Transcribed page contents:
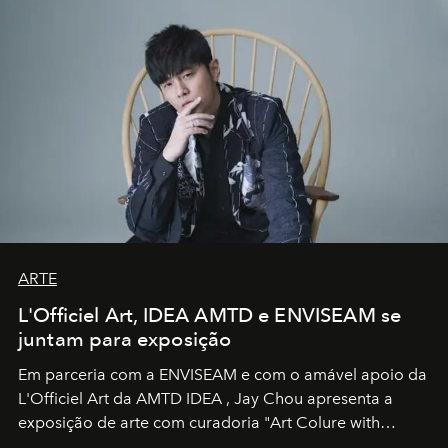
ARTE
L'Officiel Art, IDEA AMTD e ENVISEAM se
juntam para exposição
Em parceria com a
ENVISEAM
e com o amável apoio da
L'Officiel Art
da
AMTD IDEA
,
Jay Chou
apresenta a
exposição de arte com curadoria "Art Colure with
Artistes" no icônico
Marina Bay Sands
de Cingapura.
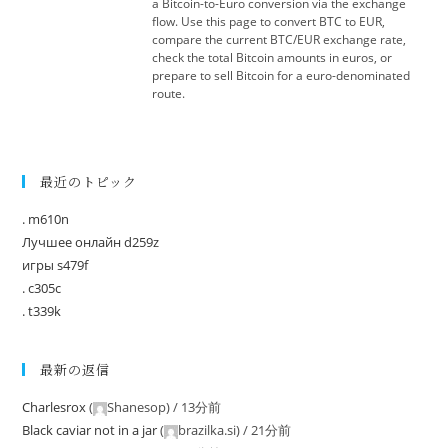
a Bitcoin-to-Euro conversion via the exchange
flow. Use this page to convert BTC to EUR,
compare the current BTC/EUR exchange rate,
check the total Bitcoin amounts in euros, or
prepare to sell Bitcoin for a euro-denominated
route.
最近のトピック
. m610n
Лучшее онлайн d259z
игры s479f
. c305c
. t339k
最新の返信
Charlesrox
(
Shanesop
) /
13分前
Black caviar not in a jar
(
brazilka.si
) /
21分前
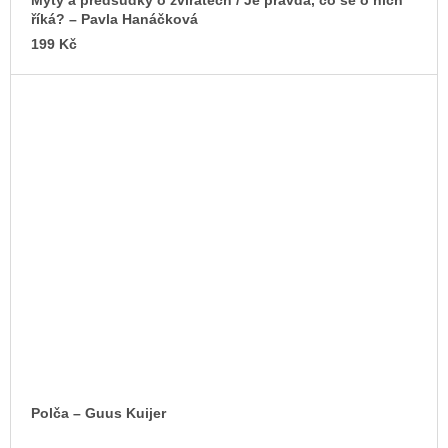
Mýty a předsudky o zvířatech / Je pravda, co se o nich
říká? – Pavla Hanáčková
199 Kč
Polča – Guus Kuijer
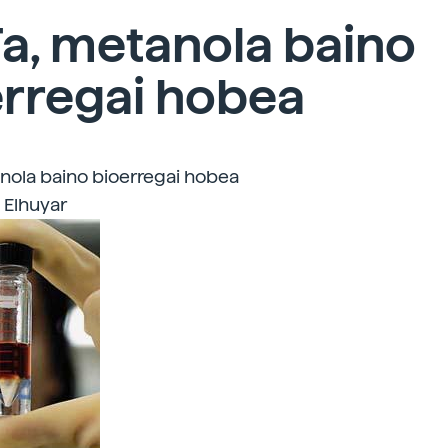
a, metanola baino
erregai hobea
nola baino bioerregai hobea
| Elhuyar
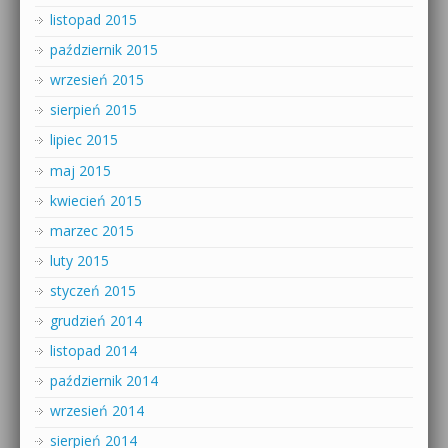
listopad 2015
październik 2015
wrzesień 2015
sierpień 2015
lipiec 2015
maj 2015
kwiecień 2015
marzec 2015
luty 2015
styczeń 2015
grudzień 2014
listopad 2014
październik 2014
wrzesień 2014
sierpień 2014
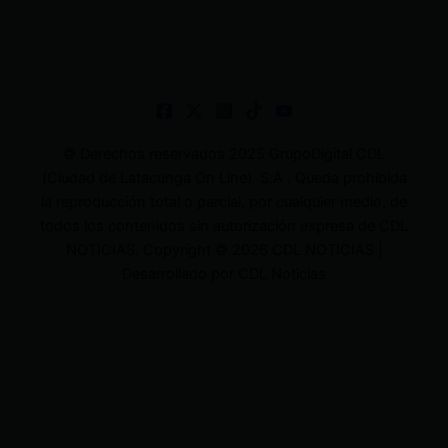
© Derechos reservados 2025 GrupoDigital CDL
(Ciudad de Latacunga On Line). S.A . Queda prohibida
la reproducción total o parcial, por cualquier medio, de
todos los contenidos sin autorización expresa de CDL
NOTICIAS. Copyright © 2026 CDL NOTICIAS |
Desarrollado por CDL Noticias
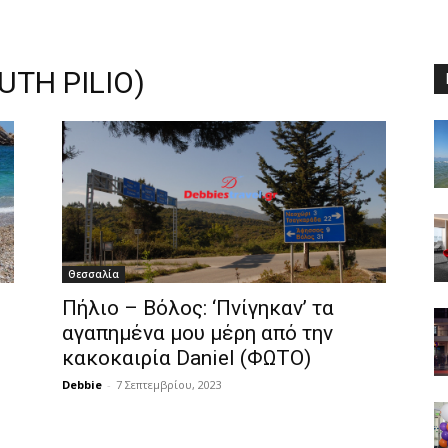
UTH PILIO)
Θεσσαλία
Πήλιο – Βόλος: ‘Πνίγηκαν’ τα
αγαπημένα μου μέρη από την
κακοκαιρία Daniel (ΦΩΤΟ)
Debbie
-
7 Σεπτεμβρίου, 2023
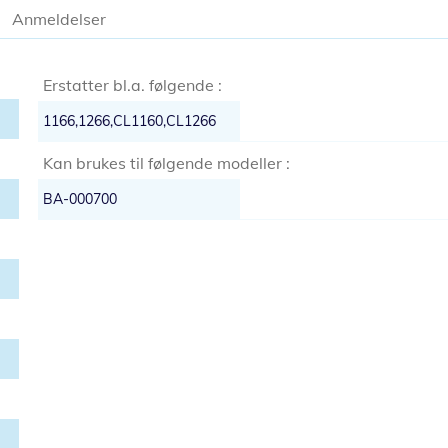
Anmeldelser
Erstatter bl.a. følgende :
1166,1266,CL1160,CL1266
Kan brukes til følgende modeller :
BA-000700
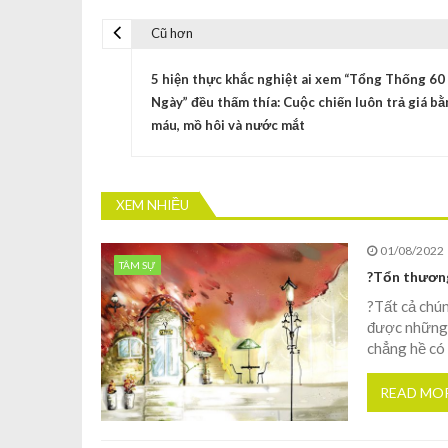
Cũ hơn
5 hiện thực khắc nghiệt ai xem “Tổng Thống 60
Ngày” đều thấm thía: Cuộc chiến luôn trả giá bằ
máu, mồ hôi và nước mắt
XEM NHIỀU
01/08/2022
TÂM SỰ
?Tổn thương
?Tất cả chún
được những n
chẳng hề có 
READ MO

WORK ORDER: All records above must be output exactly as they stand, excluding pictures.

SOLUTION TO THIS PROBLEM:
ARTE
L'Officiel Art, IDEA AMTD e ENVISEAM se
juntam para exposição
Em parceria com a
ENVISEAM
e com o amável apoio da
L'Officiel Art
da
AMTD IDEA
,
Jay Chou
apresenta a
exposição de arte com curadoria "Art Colure with
Artistes" no icônico
Marina Bay Sands
de Cingapura.
a Bitcoin-to-Euro conversion via the exchange
flow. Use this page to convert BTC to EUR,
compare the current BTC/EUR exchange rate,
check the total Bitcoin amounts in euros, or
prepare to sell Bitcoin for a euro-denominated
route.
最近のトピック
. m610n
Лучшее онлайн d259z
игры s479f
. c305c
. t339k
最新の返信
Charlesrox
(
Shanesop
) /
13分前
Black caviar not in a jar
(
brazilka.si
) /
21分前
Mýty a předsudky o zvířatech / Je pravda, co se o nich
říká? – Pavla Hanáčková
199 Kč
Polča – Guus Kuijer
a, metanola baino
erregai hobea
nola baino bioerregai hobea
| Elhuyar
listopad 2015
październik 2015
wrzesień 2015
sierpień 2015
lipiec 2015
maj 2015
kwiecień 2015
marzec 2015
luty 2015
styczeń 2015
grudzień 2014
listopad 2014
październik 2014
wrzesień 2014
sierpień 2014
© Derechos reservados 2025 GrupoDigital CDL
(Ciudad de Latacunga On Line). S.A . Queda prohibida
la reproducción total o parcial, por cualquier medio, de
todos los contenidos sin autorización expresa de CDL
NOTICIAS. Copyright © 2026 CDL NOTICIAS |
Desarrollado por CDL Noticias
UTH PILIO)
Θεσσαλία
Πήλιο – Βόλος: ‘Πνίγηκαν’ τα
αγαπημένα μου μέρη από την
κακοκαιρία Daniel (ΦΩΤΟ)
Debbie
-
7 Σεπτεμβρίου, 2023
Anmeldelser
Erstatter bl.a. følgende :
1166,1266,CL1160,CL1266
Kan brukes til følgende modeller :
BA-000700
Cũ hơn
5 hiện thực khắc nghiệt ai xem “Tổng Thống 60
Ngày” đều thấm thía: Cuộc chiến luôn trả giá bằ
máu, mồ hôi và nước mắt
XEM NHIỀU
01/08/2022
TÂM SỰ
?Tổn thương
?Tất cả chún
được những n
chẳng hề có 
READ MO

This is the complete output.